David Bordwell and Kristen Thompson have offered a brilliant analysis over at their Observations on Film Art blog about the role that exposition plays in maintaining clarity as we move between the different levels of the film. Indeed, they suggest that the presence of exposition across the film replaces character development in many cases, insuring that we can in fact follow the different levels or layers at work here.

I would also argue that at the start of the film, the audience is required to make a leap of faith, entering into a world whose rules are not immediately clear (especially in the opening sequence) and which are still being laid out to us in the final segment. This is very much like the experience of a gamer jumping into the game without always knowing the rules or properties, trying out new ideas and bumping into walls, until they learn how it works. Bordwell's discussion of the film's opening segment (which he calls a "training exercise") suggests that it may function as a "tutorial" or "sandbox" level -- such as we see in games where our first level of play allows us to test our capacities and rehearses skills we will need later in the game. So, at the most basic level, I would say that gamers have a predisposition to embrace certain kinds of open-ended experiences, figuring out what's going on as they go, which is different from the notion of clear expositional foundations we would association in classical Hollywood narratives. Indeed, gamers may have an expectation, as I suggested, that the film not lay everything out for us at the start but expects us to make an effort to figure out the pieces as we go. This is part of what makes an experience like this more intense and immersive. I couldn't believe it when I realized how long I had been in the theater, not having glanced at my watch during the duration, indeed, not having breathed very much while watching Inception.

This is not to say that the film abandons us altogether to our own devices. Genre plays an important role here in terms of helping us to map what's going on and understanding what matters in the film. We can read it as a straight forward action film or as a science fiction film -- think Total Recall. But there is also the possibility of making sense of it in terms of the conceptual vocabulary that games provide us -- so that we can understand the final sequence as moving between "levels" or "layers," each with a well defined task or "mission", each with a visually distinctive environment (not unlike the fire or ice levels in classic Nintendo scrollers like Mario Brothers or Mega Man), each requiring a different set of skills to master and a different set of obstacles to overcome. I am leaving aside claims that the film may pay tribute to specific games in its visual references: Bordwell cites Assassin's Creed II, Meigakure, and Shadow of Destiny. And Kristin Thompson closely examines a claim that the film was inspired in part by an episode from The Life and Times of Scrooge McDuck Companion.

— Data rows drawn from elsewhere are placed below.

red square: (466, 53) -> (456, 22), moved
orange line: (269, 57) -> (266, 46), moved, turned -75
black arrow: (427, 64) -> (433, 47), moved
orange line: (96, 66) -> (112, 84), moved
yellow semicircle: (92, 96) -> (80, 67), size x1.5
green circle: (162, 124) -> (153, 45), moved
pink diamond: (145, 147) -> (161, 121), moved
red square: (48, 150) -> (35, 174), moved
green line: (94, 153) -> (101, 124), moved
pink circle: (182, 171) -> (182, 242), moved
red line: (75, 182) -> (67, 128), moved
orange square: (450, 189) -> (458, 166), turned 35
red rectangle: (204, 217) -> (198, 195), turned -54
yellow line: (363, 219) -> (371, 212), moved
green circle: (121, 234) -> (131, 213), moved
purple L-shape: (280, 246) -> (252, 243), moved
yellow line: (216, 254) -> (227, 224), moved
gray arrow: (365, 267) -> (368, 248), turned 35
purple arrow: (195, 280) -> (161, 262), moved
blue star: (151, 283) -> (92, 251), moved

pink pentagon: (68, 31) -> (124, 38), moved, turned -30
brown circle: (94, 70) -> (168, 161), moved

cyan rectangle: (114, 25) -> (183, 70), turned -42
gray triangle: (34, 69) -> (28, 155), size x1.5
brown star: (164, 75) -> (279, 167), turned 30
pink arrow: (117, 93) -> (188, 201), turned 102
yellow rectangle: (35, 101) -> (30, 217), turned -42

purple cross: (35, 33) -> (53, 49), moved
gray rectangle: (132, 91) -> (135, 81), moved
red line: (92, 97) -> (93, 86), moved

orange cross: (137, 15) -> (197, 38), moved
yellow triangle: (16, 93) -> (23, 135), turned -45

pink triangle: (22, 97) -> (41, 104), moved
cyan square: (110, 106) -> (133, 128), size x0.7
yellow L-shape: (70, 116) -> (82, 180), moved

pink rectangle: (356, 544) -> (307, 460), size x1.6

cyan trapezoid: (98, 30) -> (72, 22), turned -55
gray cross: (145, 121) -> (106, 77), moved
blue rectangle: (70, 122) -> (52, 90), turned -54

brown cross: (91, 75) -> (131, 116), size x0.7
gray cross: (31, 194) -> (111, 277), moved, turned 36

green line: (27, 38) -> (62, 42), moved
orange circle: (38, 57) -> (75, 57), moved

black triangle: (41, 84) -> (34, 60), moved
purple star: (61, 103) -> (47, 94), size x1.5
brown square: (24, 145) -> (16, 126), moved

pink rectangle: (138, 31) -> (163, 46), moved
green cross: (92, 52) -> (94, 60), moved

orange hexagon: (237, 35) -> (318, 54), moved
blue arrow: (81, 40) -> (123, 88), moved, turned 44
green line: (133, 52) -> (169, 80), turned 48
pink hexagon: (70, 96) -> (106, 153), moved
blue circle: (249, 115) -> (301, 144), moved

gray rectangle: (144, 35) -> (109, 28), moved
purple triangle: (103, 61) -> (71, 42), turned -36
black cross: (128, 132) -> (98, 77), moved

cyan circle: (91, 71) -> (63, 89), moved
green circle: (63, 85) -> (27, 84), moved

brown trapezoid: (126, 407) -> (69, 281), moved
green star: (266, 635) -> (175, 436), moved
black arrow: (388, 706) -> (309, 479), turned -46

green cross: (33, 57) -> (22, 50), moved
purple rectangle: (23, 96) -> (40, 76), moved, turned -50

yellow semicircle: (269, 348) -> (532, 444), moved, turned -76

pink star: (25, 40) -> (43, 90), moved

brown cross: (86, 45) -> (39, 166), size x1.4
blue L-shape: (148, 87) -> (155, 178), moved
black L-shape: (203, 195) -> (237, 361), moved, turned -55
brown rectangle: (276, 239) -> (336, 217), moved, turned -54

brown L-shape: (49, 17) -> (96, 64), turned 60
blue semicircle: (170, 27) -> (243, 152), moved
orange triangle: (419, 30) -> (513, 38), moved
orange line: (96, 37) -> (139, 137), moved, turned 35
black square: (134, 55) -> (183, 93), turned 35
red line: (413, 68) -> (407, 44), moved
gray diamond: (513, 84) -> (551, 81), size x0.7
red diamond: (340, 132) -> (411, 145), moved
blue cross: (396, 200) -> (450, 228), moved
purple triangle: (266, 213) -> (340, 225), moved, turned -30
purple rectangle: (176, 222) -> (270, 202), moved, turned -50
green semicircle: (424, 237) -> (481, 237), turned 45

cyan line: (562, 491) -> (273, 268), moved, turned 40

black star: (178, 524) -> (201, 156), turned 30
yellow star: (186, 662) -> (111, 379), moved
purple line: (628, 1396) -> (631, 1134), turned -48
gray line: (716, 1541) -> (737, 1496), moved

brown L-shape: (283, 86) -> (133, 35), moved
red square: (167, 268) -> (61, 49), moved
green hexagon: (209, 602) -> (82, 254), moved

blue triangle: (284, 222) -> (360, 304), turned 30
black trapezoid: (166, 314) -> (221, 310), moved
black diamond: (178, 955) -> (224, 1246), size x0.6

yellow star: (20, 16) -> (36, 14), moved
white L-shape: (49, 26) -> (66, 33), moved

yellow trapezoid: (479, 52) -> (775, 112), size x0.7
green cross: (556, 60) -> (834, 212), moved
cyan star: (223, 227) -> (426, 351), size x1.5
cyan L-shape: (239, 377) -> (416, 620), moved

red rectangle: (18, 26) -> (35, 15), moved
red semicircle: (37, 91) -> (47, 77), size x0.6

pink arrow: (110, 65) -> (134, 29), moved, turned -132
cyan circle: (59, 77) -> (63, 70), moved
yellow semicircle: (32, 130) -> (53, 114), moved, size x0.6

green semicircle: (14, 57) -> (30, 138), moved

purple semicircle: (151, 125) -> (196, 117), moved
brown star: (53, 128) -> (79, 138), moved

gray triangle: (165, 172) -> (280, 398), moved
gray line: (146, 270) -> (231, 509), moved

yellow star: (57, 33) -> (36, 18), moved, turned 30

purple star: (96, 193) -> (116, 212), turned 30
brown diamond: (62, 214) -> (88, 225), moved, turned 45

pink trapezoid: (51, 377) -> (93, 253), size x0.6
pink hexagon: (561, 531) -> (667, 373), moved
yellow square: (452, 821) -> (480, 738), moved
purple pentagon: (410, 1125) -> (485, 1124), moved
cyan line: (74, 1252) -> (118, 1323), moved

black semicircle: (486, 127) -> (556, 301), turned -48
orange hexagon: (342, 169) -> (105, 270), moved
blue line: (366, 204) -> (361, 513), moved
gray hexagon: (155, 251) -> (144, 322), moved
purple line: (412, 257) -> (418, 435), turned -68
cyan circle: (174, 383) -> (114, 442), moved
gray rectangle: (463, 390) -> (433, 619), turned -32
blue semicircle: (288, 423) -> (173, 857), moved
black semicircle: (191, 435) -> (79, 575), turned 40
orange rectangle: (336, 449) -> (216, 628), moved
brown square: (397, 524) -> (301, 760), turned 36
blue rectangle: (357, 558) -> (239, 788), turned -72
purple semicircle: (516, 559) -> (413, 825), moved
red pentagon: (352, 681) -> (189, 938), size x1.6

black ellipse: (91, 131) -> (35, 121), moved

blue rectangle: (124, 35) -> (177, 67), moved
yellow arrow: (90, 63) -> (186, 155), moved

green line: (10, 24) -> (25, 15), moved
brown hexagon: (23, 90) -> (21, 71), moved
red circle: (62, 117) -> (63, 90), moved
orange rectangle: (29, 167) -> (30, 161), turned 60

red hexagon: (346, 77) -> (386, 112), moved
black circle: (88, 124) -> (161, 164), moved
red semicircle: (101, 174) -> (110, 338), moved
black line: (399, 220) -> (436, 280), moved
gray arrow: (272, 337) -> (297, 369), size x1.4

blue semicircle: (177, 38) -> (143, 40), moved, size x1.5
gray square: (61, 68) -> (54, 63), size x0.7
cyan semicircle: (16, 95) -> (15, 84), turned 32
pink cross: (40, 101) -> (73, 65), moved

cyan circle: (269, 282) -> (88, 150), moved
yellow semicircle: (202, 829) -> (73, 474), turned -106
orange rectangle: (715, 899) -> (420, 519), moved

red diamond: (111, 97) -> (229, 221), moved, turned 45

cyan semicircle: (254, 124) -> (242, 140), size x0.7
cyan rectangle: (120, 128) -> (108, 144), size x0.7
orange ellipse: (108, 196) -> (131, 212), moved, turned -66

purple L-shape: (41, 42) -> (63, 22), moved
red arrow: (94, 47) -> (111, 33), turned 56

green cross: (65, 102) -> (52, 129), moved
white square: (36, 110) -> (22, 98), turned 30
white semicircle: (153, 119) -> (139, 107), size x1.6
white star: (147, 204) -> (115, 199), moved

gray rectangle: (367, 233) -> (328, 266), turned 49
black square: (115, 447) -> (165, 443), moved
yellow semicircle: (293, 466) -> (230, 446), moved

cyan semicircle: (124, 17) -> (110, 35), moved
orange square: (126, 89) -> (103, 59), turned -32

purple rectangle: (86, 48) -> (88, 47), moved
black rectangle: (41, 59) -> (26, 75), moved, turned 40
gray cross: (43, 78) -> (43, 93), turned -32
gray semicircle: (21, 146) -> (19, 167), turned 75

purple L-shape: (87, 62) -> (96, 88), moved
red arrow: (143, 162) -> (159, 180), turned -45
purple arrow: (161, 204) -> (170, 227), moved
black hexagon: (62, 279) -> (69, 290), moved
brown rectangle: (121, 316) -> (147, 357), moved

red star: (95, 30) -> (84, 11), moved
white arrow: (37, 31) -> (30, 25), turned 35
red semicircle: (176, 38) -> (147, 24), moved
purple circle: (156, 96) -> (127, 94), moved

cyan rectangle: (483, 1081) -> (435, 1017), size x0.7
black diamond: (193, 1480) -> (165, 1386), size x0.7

Entertainment Weekly asks, "Is Inception the first great video game movie? Not based on one specific game, but rather, on the whole stylistic structure of video game storytelling?" Well, not the first certainly, since I think there's a strong argument, say, that Run Lola Run builds on a different set of properties from games, and the same could be said for The Matrix movies, but it does mean that cinema may be learning things from games which come through more interestingly when it is not trying to directly adapt games to the screen but is simply trying to produce movies that speak to a generation of movie goers who have grown up gaming. One reader asked why not just make an Inception game in the first place. I'd argue that these films deploy a language borrowed from games precisely to explore experiences which would be difficult to achieve in a game. I think thinking of Run Lola Run as a game helps us to explore the theme of choice and consequence which runs through the film, yet the filmmaker has the capacity to make every choice offered a meaningful one while in games, many choices are necessarily arbitrary and uninteresting.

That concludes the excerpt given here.